Thursday, January 7, 2010

Trusting


So, here I am not a week into my new diet plan, and my resolve to be perfect is under serious assault. It’s true, my approach as usual, was slightly fanatic, I want to do everything perfectly, though I have found, more than once, that’s just not possible. Yet still, I try. I set out on a stringent diet: no fats except for flax seed oil, no carbs, ridiculous, right? I know. But I was so freaked out about that weight gain, that I was determined to have results, and fast.

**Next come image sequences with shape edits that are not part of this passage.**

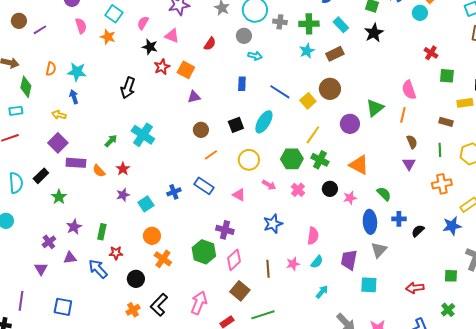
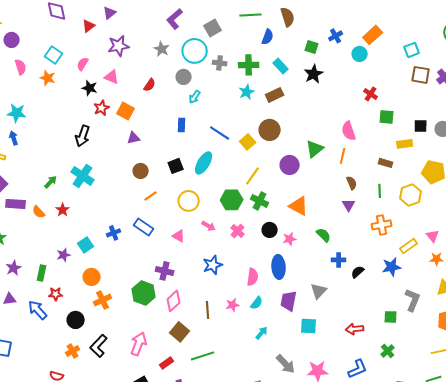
cyan arrow: (255, 56) -> (195, 97), turned 112
black arrow: (128, 88) -> (83, 136), moved
purple star: (123, 195) -> (64, 255), moved
blue ellipse: (370, 222) -> (279, 267), moved
orange cross: (163, 259) -> (103, 300), turned 30

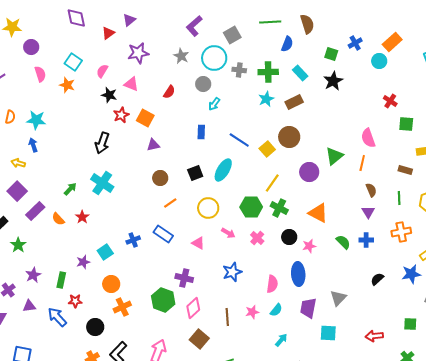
purple rectangle: (16, 204) -> (35, 211), turned -48
blue cross: (339, 260) -> (366, 240), moved

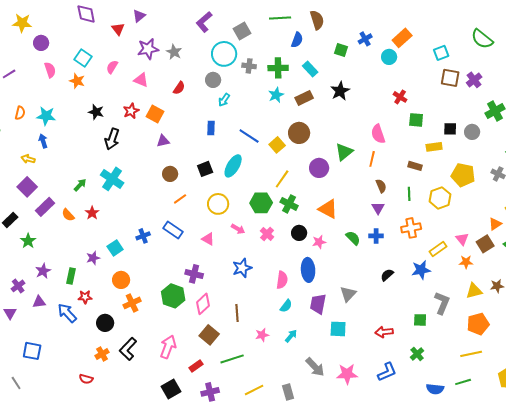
red triangle: (108, 33) -> (118, 29), turned -32
gray star: (181, 56) -> (174, 52), moved
black star: (333, 81) -> (340, 91), moved
black star: (109, 95) -> (96, 112), moved
pink star: (252, 312) -> (262, 335), moved

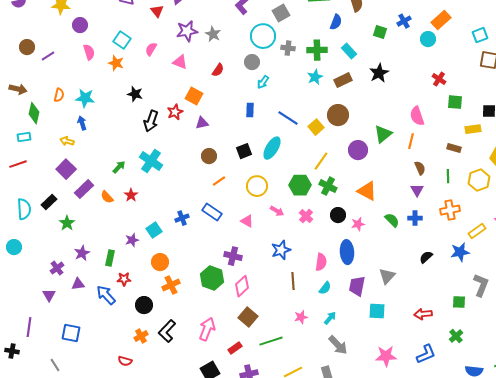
red star: (131, 111) -> (175, 112), moved
brown line: (237, 313) -> (293, 281), moved
gray arrow: (315, 367) -> (338, 345), moved

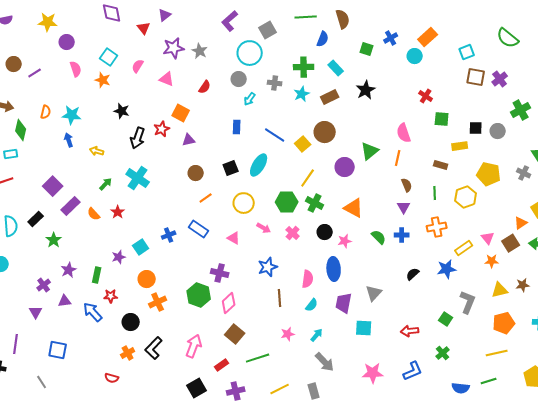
gray cross: (288, 48) -> (275, 83), moved
yellow arrow: (67, 141) -> (97, 151), moved
green square: (459, 302) -> (446, 319), turned 32

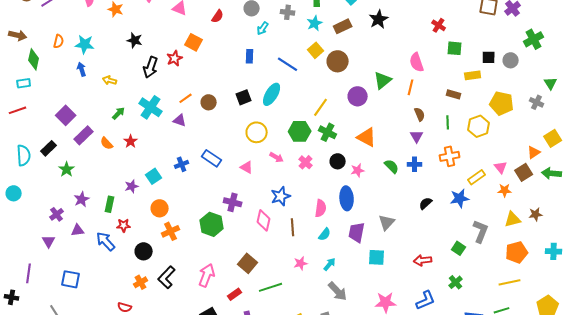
purple triangle: (189, 140) -> (180, 120), moved, turned 32
yellow square: (303, 144) -> (316, 50), moved
orange line: (206, 198) -> (186, 98), moved
pink diamond: (229, 303) -> (264, 220), moved, turned -35

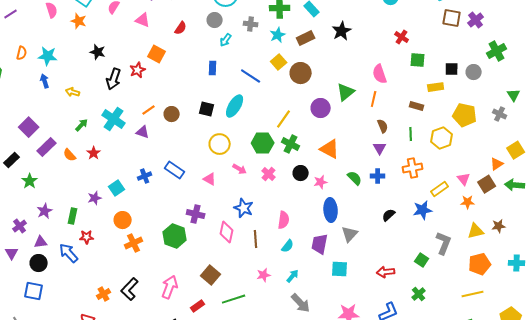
black square: (244, 97) -> (207, 109), turned 35
blue star: (281, 196) -> (244, 208), turned -30
blue ellipse: (347, 198) -> (331, 210), moved
black circle: (144, 251) -> (39, 263), moved

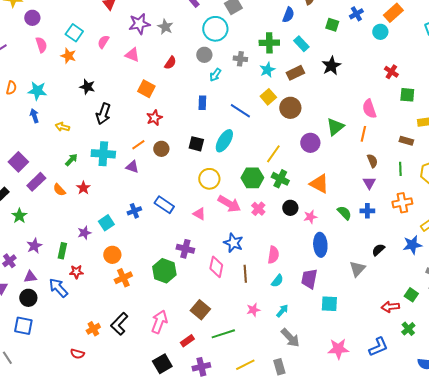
red star: (138, 70) -> (154, 118), moved
cyan cross: (114, 119) -> (103, 154), turned -30
pink arrow: (240, 169) -> (229, 204), size x1.6
gray triangle: (350, 234) -> (357, 269), moved
red arrow: (386, 272) -> (390, 307), moved

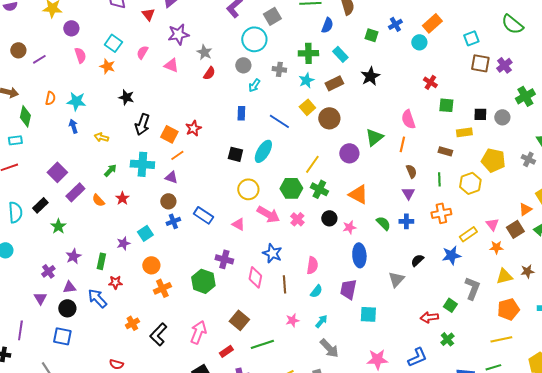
gray star: (165, 27) -> (204, 52), moved
orange square: (146, 89) -> (169, 134), moved
brown circle: (161, 149) -> (168, 201), moved
orange cross: (93, 329) -> (132, 323), moved

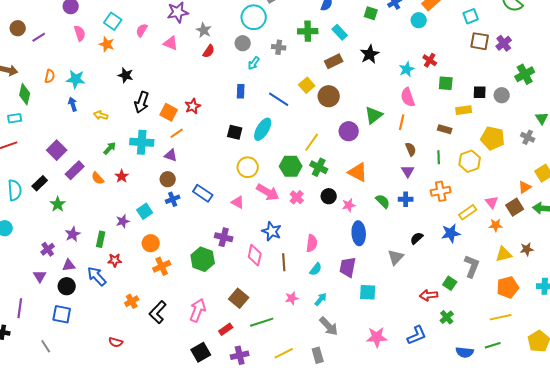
cyan star: (306, 80) -> (407, 69), moved

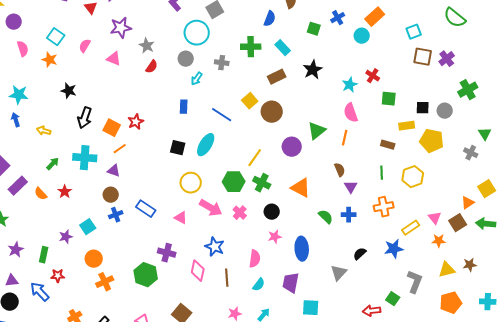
yellow pentagon: (493, 138) -> (432, 141), moved
brown semicircle: (411, 149) -> (340, 170), moved
pink star: (349, 205) -> (275, 237), moved

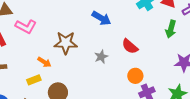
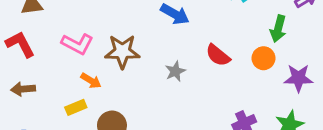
pink L-shape: (26, 26) -> (77, 44), moved
orange circle: (135, 76) -> (264, 58), moved

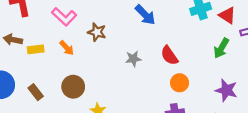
brown star: (122, 51) -> (97, 32), size x0.7
orange circle: (264, 58) -> (180, 83), moved
yellow rectangle: (76, 107) -> (36, 49), moved

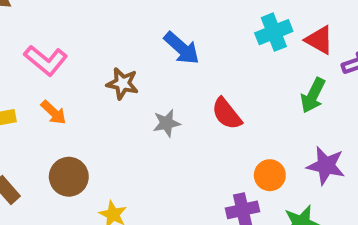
brown star: (97, 32) -> (122, 83), moved
orange circle: (180, 83) -> (270, 175), moved

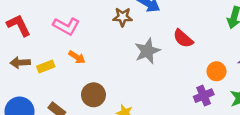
brown star: (122, 83) -> (123, 17), moved
gray star: (167, 123) -> (147, 51), size x1.5

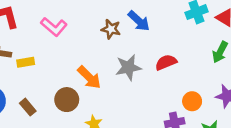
red semicircle: (183, 38) -> (166, 62), turned 105
orange arrow: (77, 57) -> (89, 77), moved, size x1.5

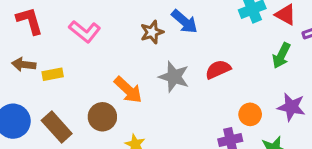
brown star: (111, 29) -> (152, 32), turned -30
gray star: (128, 67) -> (174, 77), turned 30
brown rectangle: (28, 107) -> (57, 127), size x1.5

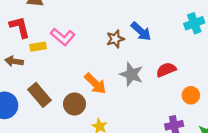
yellow rectangle: (53, 74) -> (38, 47), moved
orange circle: (250, 114) -> (191, 95), moved
brown rectangle: (57, 127) -> (40, 95), moved

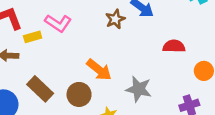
red semicircle: (166, 70) -> (174, 46), turned 30
gray star: (131, 74) -> (139, 89), moved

It was all fine and good for about the 1st four days, I strictly followed the plan, I weighed, I measured, I counted; nothing went in my mouth that wasn’t sanctioned by my current diet guru; but by the fourth day, plain and simple: I was hungry, I could have just eaten, and yet I wasn’t feeling satisfied. I struggled through the fourth day, but when this building anxiety started to climax on the fifth day, I had to take a hard look at what I was trying to do.
Although when I’d committed to the plan, I’d convinced myself that it was nutritionally sound, I now began to question its, and my, wisdom. Certainly part of my craving could have been simply about feeling deprived, but I think I was definitely feeling nutritionally deprived, as well. So, the first thing I did was to add a healthy carb, that helped immediately, but I found I needed to modify in more places, as well, and then, lo! And behold, my diet plan wasn’t looking a whole lot like the one I’d started out on.
Now because I am a control freak, letting go of even just the slightest bit of control can send me into a tailspin; I tend to have an all or nothing attitude: like if I let go even just a little bit, I am afraid that all hell is going to break loose. It goes back to that lack of trust in myself; I fear I will let myself down. I fear if I loosen constraints in one area, I will lose my resolve in another.
And while it’s true that making these changes has shaken me up, I am not running out eating gallons of sticky frozen treats. It is scary to trust myself, and scarier still to treat myself like a normal human being. I’ll never forget the first time I read Geneen Roth’s writing on the subject of compulsive overeating; unlike every other philosophy I was adhering to (‘as an addict you must abstain from the substance – forever – there is no success with-half way commitment’ yadda yadda yadda) but Geneen had the courage to say, “no” to that; in fact, she was a proponent on learning to trust yourself with all foods. She believed that telling yourself that you can never eat sugar, for instance, again, is only a guarantee that you will binge on sugar, probably repeatedly.
At the time, her philosophy was far out of my realm of self-trust. To be honest, I thought she must be crazy. But today, many failed attempts at perfection later, I am beginning to see my way toward a future that might just include a little bit more self-trust, and maybe even some more self-love thrown in for the bargain.